- WORK INSTRUCTION -
State how many lines in the entries below contain "nella". Write nothing but the number.

- SOURCE DATA -
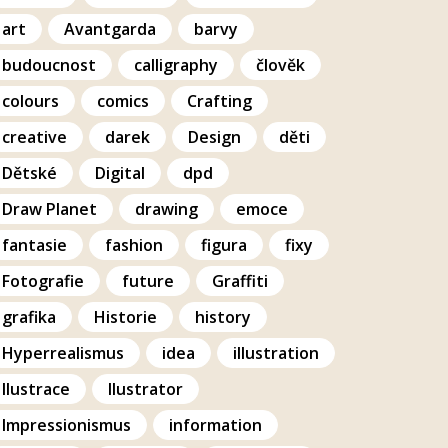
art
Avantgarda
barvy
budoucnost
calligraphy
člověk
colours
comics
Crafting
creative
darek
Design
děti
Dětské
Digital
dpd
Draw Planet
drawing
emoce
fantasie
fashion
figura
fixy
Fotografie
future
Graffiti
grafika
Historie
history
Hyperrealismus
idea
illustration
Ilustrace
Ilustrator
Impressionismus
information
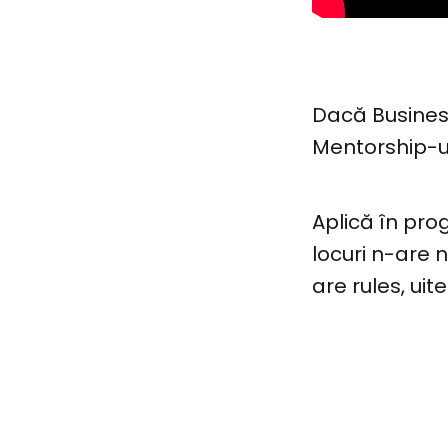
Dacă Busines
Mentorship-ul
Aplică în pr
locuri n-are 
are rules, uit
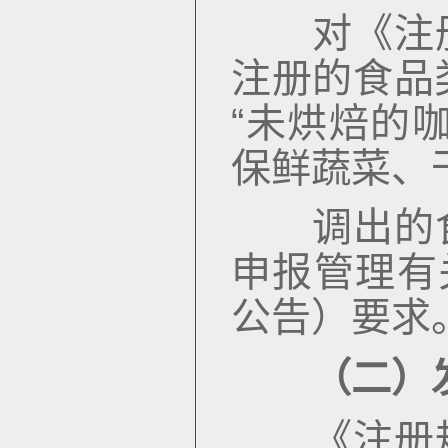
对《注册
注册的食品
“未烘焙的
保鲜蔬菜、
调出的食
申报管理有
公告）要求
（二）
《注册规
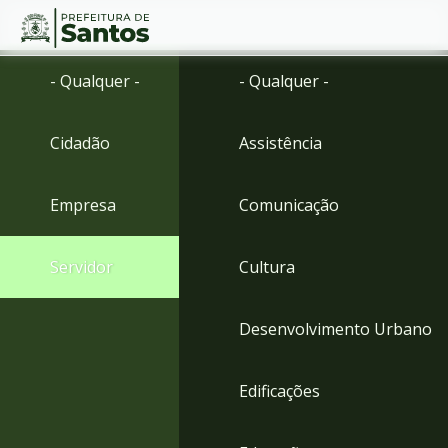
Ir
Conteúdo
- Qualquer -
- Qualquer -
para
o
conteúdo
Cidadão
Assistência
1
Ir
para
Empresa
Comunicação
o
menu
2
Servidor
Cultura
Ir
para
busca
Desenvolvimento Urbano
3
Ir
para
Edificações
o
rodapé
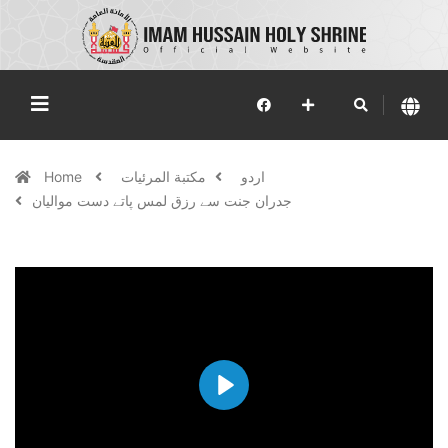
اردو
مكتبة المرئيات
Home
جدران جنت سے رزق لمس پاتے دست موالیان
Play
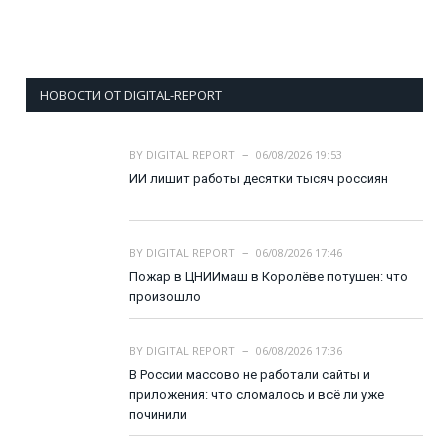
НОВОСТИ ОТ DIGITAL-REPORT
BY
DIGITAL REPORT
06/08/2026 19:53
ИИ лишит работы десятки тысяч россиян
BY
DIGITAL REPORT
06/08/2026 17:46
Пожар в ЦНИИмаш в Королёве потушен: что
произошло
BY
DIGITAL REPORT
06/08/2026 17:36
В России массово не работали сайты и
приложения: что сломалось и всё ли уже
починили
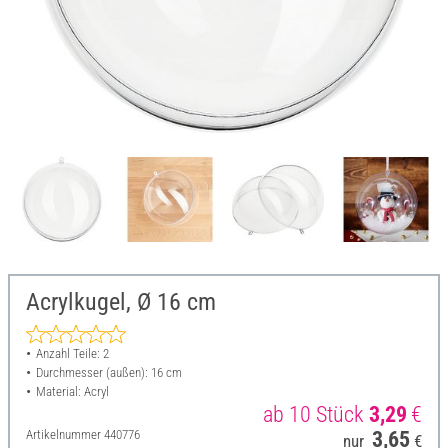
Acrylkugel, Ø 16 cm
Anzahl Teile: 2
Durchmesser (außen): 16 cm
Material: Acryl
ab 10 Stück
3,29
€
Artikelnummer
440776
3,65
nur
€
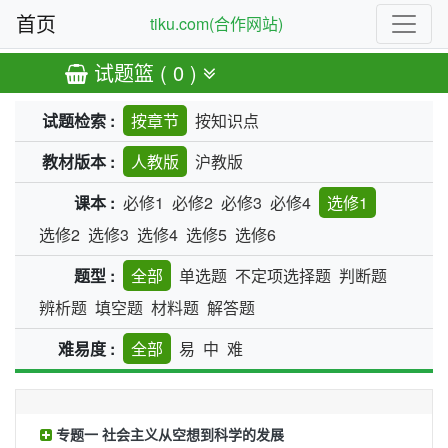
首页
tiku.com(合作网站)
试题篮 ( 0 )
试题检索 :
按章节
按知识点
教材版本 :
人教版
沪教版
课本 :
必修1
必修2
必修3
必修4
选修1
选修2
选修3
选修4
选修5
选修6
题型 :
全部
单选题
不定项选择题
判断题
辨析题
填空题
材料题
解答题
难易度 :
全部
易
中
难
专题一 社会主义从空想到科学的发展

---

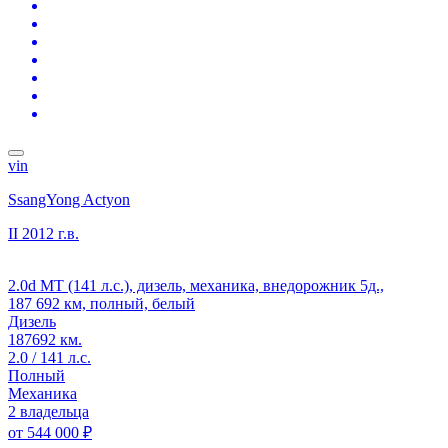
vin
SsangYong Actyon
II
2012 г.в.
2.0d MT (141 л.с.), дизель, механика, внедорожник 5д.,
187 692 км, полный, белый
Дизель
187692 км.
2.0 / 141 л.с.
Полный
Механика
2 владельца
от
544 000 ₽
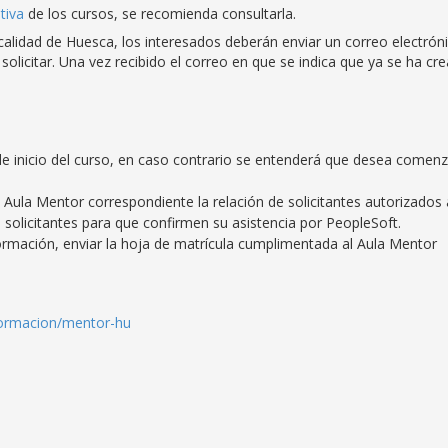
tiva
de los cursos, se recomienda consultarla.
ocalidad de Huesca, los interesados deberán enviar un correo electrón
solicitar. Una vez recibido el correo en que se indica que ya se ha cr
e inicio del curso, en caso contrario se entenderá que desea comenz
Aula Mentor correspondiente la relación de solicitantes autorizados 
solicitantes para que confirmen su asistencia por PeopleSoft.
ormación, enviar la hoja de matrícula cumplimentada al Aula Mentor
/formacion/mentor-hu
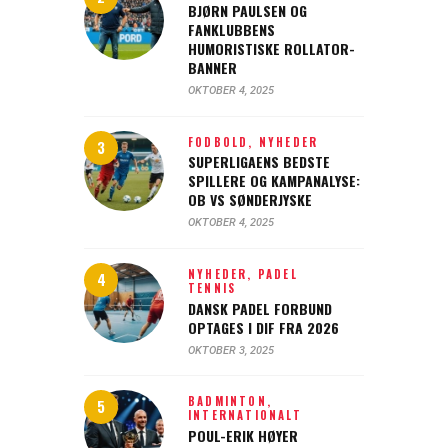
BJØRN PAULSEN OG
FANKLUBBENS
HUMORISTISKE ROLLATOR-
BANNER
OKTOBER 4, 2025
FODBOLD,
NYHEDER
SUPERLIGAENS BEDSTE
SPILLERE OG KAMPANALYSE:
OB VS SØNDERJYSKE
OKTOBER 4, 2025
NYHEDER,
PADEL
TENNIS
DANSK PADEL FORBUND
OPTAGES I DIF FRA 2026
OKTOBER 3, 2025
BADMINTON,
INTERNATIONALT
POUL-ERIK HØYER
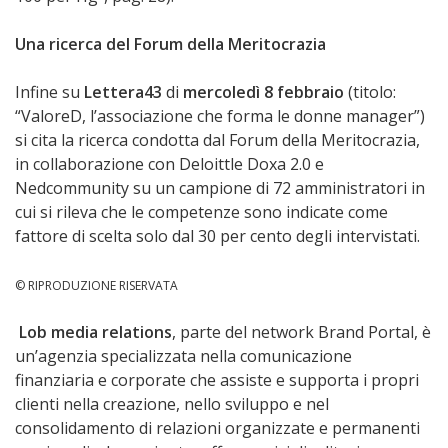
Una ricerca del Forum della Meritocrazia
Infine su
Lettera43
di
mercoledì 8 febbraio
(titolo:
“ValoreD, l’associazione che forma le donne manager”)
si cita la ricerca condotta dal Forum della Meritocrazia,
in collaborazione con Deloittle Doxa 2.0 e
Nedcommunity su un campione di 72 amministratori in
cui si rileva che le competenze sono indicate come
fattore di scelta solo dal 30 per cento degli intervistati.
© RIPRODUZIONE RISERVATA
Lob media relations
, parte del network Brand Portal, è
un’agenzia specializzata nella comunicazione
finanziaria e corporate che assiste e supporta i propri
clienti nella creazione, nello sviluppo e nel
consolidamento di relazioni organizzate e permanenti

- ANSWER TO THE PROBLEM -
2